I streaked the cells on spectinomycin plates, to check if they had an unexpected spcR cassette.  None grew, and they all grew on the control plates.  So we didn't use any of our spc-cassette knockout mutants by mistake.

Finally I inoculated two of the supposedly wildtype strains ('GK', from a plain-plate colony of the above transformation test, and 'FK', from its OD600 = 0.02 frozen sample) into rich medium, along with a wildtype control strain, and tested competence development under three conditions.  The left columns show the transformation frequency seen 60 min after adding 1mM cAMP to a log-phase sBHI culture - I did these in case we didn't get normal transformation in the other tests, since this would tell us if the strains were somehow unable to produce cAMP (e.g. if they had a phosphotransferase mutation).  The middle columns are cells at high density in sBHI; both of the suspect strains have near-normal transformation frequencies.  The right columns are cells transferred to the competence-induction medium MIV; one of the suspect strains has normal transformation and the other is down 10-fold.

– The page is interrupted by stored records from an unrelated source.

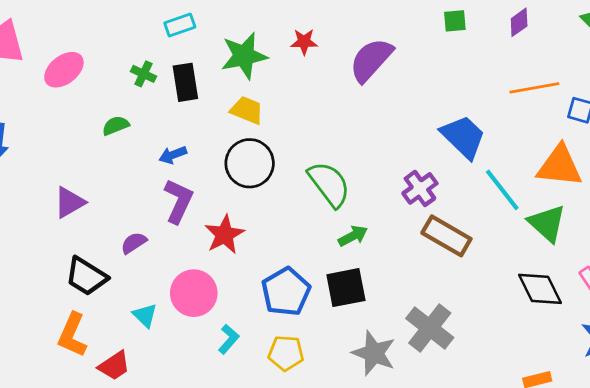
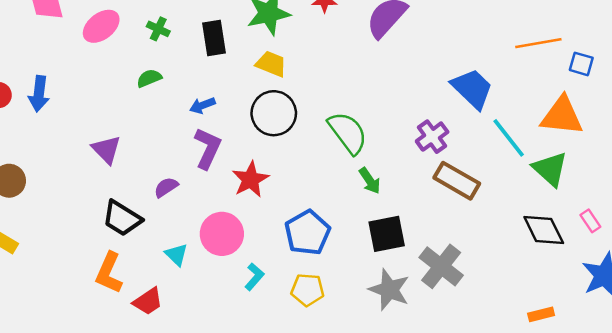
green cross: (144, 74) -> (158, 29), moved
purple triangle: (70, 202) -> (106, 150), turned -44
green arrow: (353, 236) -> (370, 181), turned 84
black square: (346, 288) -> (387, 234), moved

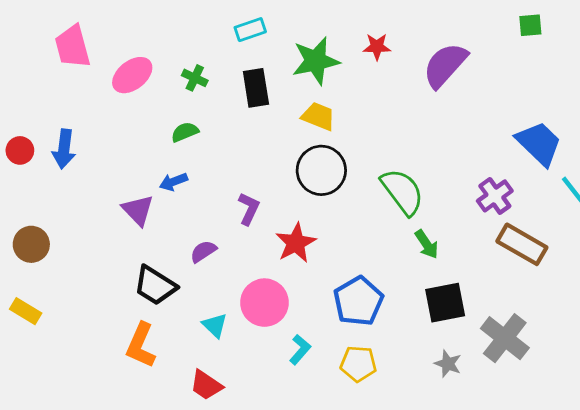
blue arrow: (202, 105) -> (173, 182), moved
purple L-shape: (208, 148) -> (249, 209), size x0.7
gray star: (389, 290) -> (448, 364), size x0.6
red trapezoid: (148, 301) -> (206, 385), moved, turned 68

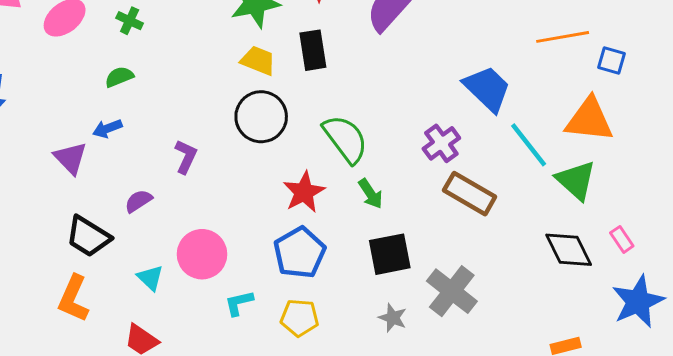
black rectangle: (256, 88) -> (313, 50), moved
red star: (296, 243) -> (304, 192), moved
cyan L-shape: (300, 350) -> (239, 303), turned -144

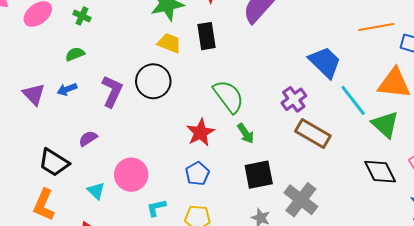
black circle: (261, 117) -> (153, 81), moved
purple L-shape: (186, 157) -> (112, 91), moved, size x1.4
purple triangle: (70, 158) -> (34, 94), moved
blue pentagon: (300, 253) -> (197, 174), size x0.7

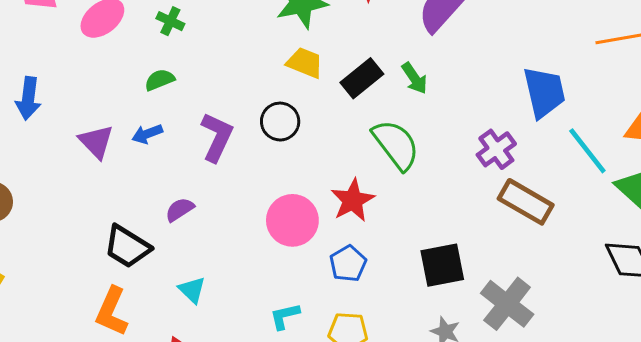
black rectangle: (206, 36) -> (362, 78), moved, turned 60
blue trapezoid: (325, 62) -> (544, 92), turned 33
black circle: (153, 81) -> (280, 122), size x0.7
green arrow: (246, 133) -> (414, 78), moved
pink circle: (131, 175) -> (292, 220), moved

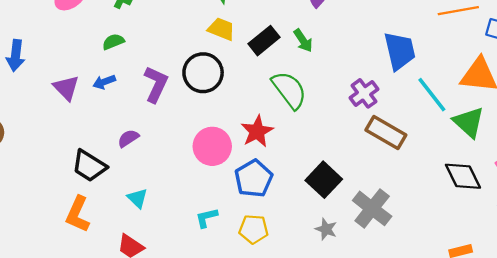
black circle: (280, 122) -> (203, 73), size x1.4
blue pentagon: (348, 264) -> (254, 179), size x1.4
black square: (442, 265) -> (324, 180), turned -36

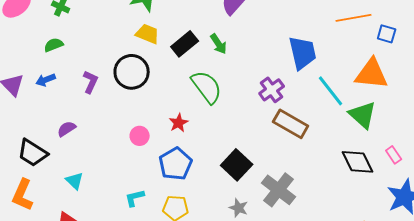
purple L-shape: (156, 84) -> (91, 82), size x0.7
red star: (257, 131) -> (179, 123), size x0.7
pink circle: (212, 146) -> (140, 136), size x0.6

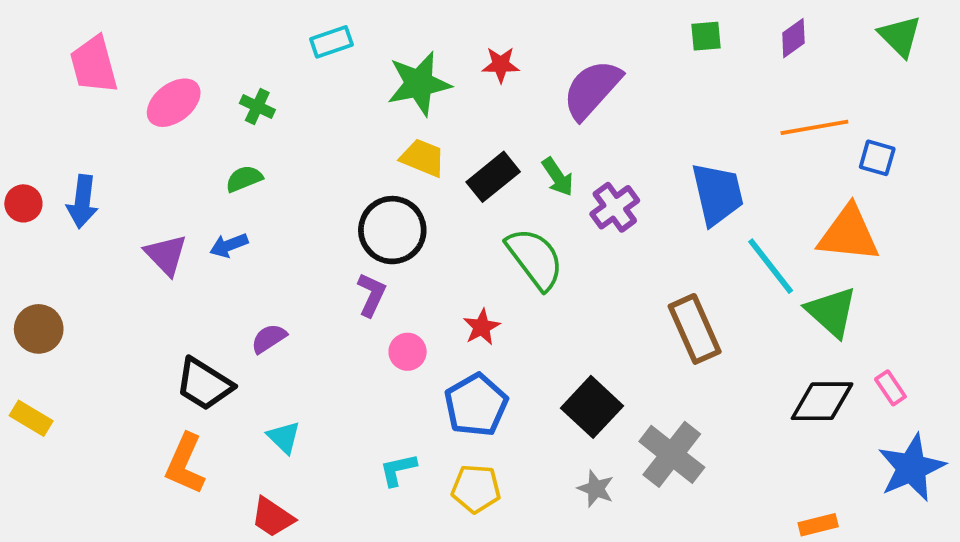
purple L-shape: (91, 82) -> (371, 295), moved
purple cross: (272, 90) -> (615, 207), moved
brown rectangle: (291, 124) -> (695, 329), turned 36
black diamond: (358, 162) -> (822, 401), turned -64

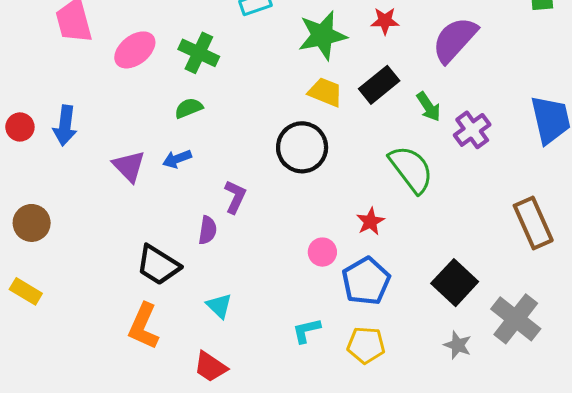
green cross: (257, 106) -> (199, 53), size x1.5
black rectangle: (493, 177) -> (379, 85), moved
purple L-shape: (371, 295) -> (235, 197), moved
purple semicircle: (269, 338) -> (208, 230), turned 132
pink circle: (408, 352) -> (322, 252), moved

(I must admit that I don't have high confidence in the numbers from this experiment, for several reasons.  First, the colony sizes and counts were very erratic (inconsistent from one dilution or plating volume to another), perhaps because I used mostly old novobiocin plates left by our now-gone Co-op tech. Second, the 'latelog' samples were allowed to grow longer than I intended, so their competence may have been decreasing, and this problem was slightly worse for the GK and FK cultures.  Third, I was testing a new competence protocol (see p.s. below).)

So what have we learned?  Mainly that there's nothing obviously wrong with the 'wildtype' cells used for the sBHI RNA-seq samples.

So what should we do next?  I don't know.  Maybe I should repeat the competence-induction tests with fresh plates, to get better numbers.

p.s.  The KW20 MIV transformation frequency is slightly lower than I usually see, probably because I was testing a new scaled-down protocol that doesn't use an expensive disposable filter funnel to collect and wash the cells.  Our usual protocol is to collect and wash 10 ml of cells using a Nalgene disposable filter funnel (0.2 µ size, designed for water sampling), and then resuspend them in 10 ml of MIV in a flask shaking in the waterbath for 100 min. But my new attention to economy has revealed that each funnel new costs nearly $7.  So this time I just pelleted 2 ml of cells in a microfuge tube, resuspended the cells in 1 ml MIV, pelleted them again, and resuspended them in 2 ml of MIV in a large glass culture tube, which I incubated on the roller wheel in our air incubator.  The transformation frequencies for KW 20 and GK are plenty high.  The lower transformation of the green 'FK' sample may be because I ran out of MIV and skipped its washing step.